Читаем Записки охотника полностью

Несколько дней спустя после первой моей встречи с обоими приятелями отправился я в сельцо Бессоново к Пантелею Еремеичу. Издали виднелся небольшой его домик; он торчал на голом месте, в полуверсте от деревни, как говорится, «на юру», словно ястреб на пашне. Вся усадьба Чертопханова состояла из четырех ветхих срубов разной величины, а именно: из флигеля, конюшни, сарая и бани. Каждый сруб сидел отдельно, сам по себе: ни забора кругом, ни ворот не замечалось. Кучер мой остановился в недоумении у полусгнившего и засоренного колодца. Возле сарая несколько худых и взъерошенных борзых щенков терзали дохлую лошадь, вероятно Орбассана; один из них поднял было окровавленную морду, полаял торопливо и снова принялся глодать обнаженные ребра. Подле лошади стоял малый лет семнадцати, с пухлым и желтым лицом, одетый казачком и босоногий; он с важностью посматривал на собак, порученных его надзору, и изредка постегивал арапником самых алчных.

– Дома барин? – спросил я.

– А Господь его знает! – отвечал малый. – Постучитесь.

Я соскочил с дрожек и подошел к крыльцу флигеля.
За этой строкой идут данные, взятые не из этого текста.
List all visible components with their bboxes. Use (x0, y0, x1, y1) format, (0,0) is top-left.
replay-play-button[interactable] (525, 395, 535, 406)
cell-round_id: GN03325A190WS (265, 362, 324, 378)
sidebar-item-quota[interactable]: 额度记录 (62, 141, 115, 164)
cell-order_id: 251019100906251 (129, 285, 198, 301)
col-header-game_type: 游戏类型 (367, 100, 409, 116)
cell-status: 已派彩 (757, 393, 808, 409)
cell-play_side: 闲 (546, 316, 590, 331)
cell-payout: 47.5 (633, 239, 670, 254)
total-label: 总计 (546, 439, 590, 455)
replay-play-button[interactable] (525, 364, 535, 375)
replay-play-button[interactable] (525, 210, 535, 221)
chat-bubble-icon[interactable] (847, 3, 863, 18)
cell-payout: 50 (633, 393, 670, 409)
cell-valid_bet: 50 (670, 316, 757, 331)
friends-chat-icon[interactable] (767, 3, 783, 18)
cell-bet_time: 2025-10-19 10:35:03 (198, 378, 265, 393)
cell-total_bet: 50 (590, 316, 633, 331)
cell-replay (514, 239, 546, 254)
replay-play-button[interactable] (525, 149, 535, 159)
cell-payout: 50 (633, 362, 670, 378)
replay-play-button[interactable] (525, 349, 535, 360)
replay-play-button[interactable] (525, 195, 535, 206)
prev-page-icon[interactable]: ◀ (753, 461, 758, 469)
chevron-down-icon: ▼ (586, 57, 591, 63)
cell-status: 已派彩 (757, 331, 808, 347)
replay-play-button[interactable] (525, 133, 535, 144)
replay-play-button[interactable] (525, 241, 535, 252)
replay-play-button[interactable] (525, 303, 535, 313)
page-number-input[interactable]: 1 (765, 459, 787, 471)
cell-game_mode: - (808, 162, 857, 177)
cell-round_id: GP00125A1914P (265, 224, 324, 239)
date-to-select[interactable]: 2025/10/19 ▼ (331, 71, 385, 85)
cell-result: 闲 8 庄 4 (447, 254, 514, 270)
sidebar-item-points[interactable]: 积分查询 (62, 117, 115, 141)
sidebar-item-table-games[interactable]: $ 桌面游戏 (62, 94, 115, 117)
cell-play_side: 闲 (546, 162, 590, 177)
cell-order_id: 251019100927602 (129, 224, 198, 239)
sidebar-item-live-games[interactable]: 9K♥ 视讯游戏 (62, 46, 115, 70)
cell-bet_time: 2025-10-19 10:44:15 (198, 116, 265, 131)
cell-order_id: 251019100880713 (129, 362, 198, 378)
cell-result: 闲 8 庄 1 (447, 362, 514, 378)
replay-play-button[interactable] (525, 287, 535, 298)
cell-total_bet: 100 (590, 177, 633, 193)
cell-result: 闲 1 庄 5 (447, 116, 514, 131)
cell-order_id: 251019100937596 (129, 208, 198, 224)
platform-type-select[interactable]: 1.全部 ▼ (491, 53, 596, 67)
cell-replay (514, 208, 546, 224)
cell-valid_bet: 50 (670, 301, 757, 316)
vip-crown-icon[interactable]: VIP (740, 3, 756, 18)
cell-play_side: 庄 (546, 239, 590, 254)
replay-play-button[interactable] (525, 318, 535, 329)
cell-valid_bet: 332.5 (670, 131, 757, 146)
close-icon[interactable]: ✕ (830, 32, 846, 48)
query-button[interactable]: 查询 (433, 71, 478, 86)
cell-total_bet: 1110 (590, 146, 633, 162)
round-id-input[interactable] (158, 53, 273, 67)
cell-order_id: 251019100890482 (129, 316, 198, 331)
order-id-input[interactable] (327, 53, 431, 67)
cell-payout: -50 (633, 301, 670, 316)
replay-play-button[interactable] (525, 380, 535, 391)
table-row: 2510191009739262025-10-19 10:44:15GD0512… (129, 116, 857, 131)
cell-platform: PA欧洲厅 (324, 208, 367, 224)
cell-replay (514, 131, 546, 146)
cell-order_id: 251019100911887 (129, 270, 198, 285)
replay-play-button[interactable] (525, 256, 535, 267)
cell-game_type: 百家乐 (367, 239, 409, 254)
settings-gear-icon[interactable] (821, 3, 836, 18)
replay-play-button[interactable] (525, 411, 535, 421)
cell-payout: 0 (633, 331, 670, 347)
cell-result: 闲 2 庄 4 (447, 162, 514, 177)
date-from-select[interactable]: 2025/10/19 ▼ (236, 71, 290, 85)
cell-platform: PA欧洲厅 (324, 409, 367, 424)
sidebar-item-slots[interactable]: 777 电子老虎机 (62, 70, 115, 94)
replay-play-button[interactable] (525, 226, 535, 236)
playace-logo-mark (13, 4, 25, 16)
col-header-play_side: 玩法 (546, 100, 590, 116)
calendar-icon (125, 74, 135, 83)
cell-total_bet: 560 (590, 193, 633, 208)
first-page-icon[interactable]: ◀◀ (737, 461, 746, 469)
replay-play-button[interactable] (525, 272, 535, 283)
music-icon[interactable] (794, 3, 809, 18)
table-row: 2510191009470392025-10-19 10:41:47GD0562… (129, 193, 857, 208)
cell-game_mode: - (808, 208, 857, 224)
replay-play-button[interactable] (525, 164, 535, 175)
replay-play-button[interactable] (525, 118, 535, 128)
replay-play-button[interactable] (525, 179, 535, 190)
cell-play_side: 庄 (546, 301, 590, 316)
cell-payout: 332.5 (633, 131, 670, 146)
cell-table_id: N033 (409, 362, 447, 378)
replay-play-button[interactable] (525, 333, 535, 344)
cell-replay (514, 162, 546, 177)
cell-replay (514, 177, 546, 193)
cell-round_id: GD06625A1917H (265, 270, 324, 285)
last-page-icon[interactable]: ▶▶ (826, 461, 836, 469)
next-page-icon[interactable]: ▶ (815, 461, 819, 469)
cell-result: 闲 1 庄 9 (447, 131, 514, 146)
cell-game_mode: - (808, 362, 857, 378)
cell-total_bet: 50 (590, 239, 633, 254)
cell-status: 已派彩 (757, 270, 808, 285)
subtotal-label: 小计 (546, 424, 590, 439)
Жилище господина Чертопханова являло вид весьма печальный: бревна почернели и высунулись вперед «брюхом», труба обвалилась, углы подопрели и покачнулись, небольшие тускло-сизые окошечки невыразимо кисло поглядывали из-под косматой, нахлобученной крыши: у иных старух-потаскушек бывают такие глаза. Я постучался: никто не откликнулся. Однако мне за дверью слышались резко произносимые слова:

– Аз, буки, веди; да ну же, дурак, – говорил сиплый голос, – аз, буки, веди, глаголь… да нет! глаголь, добро, есть! есть!.. Ну же, дурак!

Я постучался в другой раз.

Тот же голос закричал:

– Войди, – кто там…

Я вошел в пустую маленькую переднюю и сквозь растворенную дверь увидал самого Чертопханова. В засаленном бухарском халате, широких шароварах и красной ермолке сидел он на стуле, одной рукой стискивал он молодому пуделю морду, а в другой держал кусок хлеба над самым его носом.

– А! – проговорил он с достоинством и не трогаясь с места, – очень рад вашему посещенью. Милости прошу садиться. А я вот с Вензором вожусь… Тихон Иваныч, – прибавил он, возвысив голос, – пожалуй-ка сюда. Гость приехал.

– Сейчас, сейчас, – отвечал из соседней комнаты Тихон Иваныч. – Маша, подай галстук.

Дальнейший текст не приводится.